E’ stato omicidio stradale perché, a causa dell’insufficiente manutenzione di via Ostiense a Roma, è deceduta la 25enne Elena Aubry cadendo dalla sua Honda Hornet.
Non è stata tutelata la sicurezza di ciclisti, automobilisti e centauri. Queste sono le gravi carenze che il 6 maggio del 2018 hanno finito per provocare la morte di Elena Aubry, la 25enne deceduta cadendo con la sua Honda Hornet per via degli avvallamenti e delle radici mai rimosse dalla strada. Queste sono le accuse formulate nei confronti di sei indagati ( tre dipendenti comunali e tre privati). Ad oggi rischiano il carcere, dopo la chiusura delle indagini disposta dal pm Laura Condemi.

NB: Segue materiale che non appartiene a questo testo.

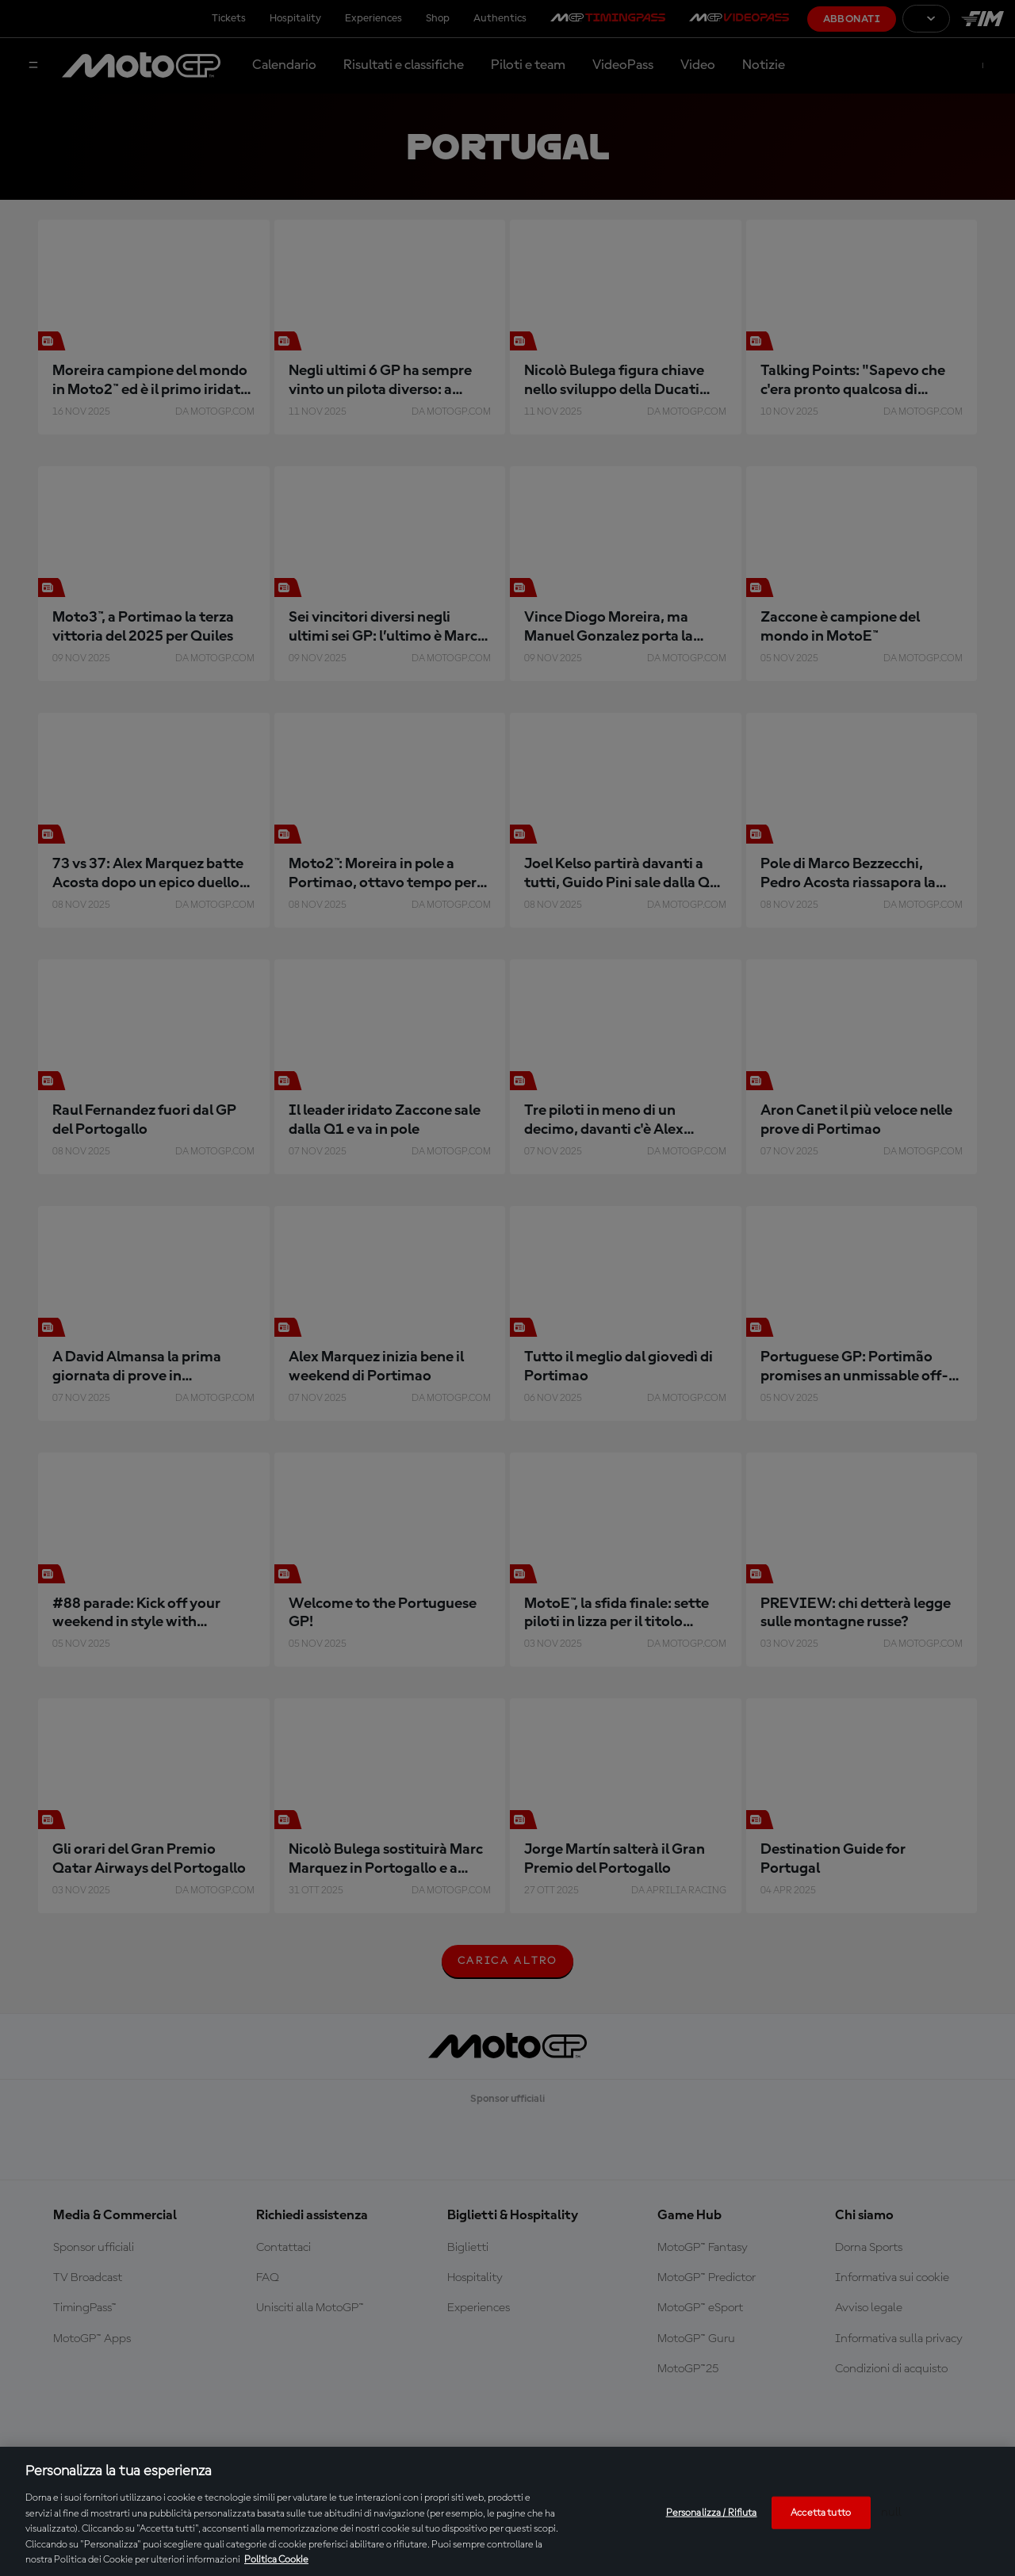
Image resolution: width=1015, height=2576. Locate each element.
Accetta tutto (821, 2512)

L’inchiesta si chiude cinque giorni dopo la fine dei lavori per il rifacimento del tratto di Ostiense dove è avvenuto l’incidente due anni fa. Si capisce perché la Procura abbia deciso di adottare la linea dura contestando il più grave omicidio stradale. In base al Codice della strada, infatti, chi gestisce i lavori ha l’obbligo di tenere il manto privo di avvallamenti o dossi. Come si evince dai dai lavori appena terminati, l’obbligo non è stato rispettato. Così gli indagati rischiano pene fino a sette anni, mentre con l’omicidio colposo sarebbero stati massimo cinque anni di carcere. È la prima volta che la Procura contesta l’omicidio stradale nei confronti di dipendenti pubblici che dovevano garantire la sicurezza della strada.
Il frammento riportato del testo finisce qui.